In general, the U.S. needs to foster competition, and certainly at the intellectual level. It’s ludicrous to think that other nations are pushing educational programs that are designed to hinder the intellectual while raising the disinterested and intellectually inferior. Yet, that’s the effect of the “No child left behind” program, as Federal dollars are tied to closing the gap between the two groups. Also, given the credit card debt in America and the poor savings of the baby boomers, don’t you think being able to look out several moves is a good thing for the U.S.?

Annoying Old Guy Friday, 02 December 2005 at 11:42

But, if there isn’t any competition left, why teach for it?

More seriously, in the Real World the best, general option is to learn how to cooperate with others for mutual benefit. You’ll get a lot further being generous and helpful with a group of co-workers than you will by doing whatever it takes to “beat” them.

I don’t worry too much about successful Chinese espionage. Just look at the USSR, which also had an amazing string of such successes. That really won the day for them in the end, didn’t it?

And finally, you ask

donít you think being able to look out several moves is a good thing for the U.S?
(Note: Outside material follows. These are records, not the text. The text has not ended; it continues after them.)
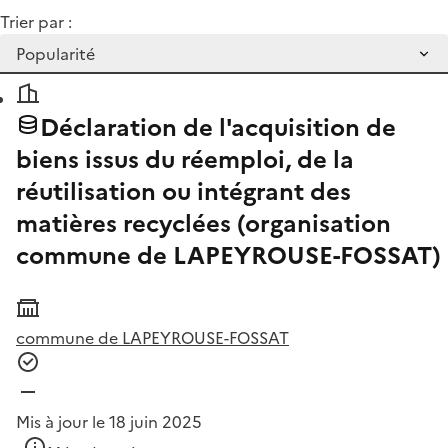
Trier par :
Déclaration de l'acquisition de
biens issus du réemploi, de la
réutilisation ou intégrant des
matières recyclées (organisation
commune de LAPEYROUSE-FOSSAT)
commune de LAPEYROUSE-FOSSAT
Mis à jour le 18 juin 2025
No, actually, I don’t. When I look at the failures of other nations and cultures, a common theme is how definitively and dedicatedly they planned. Meanwhile, the USA, one of the least planned societies in existence, is now a hyper power the likes of which the planet has never seen. Given that, why do you think “looking out several moves” is a good thing?

bink Friday, 02 December 2005 at 12:31

How about this: Did the US become “a hyper power the likes of which the planet has never seen” because we cooperated or because we competed?

By your argument, we should focus on improving our cooperation with the U.N.

I also believe that governance or development by committee results in crappy products.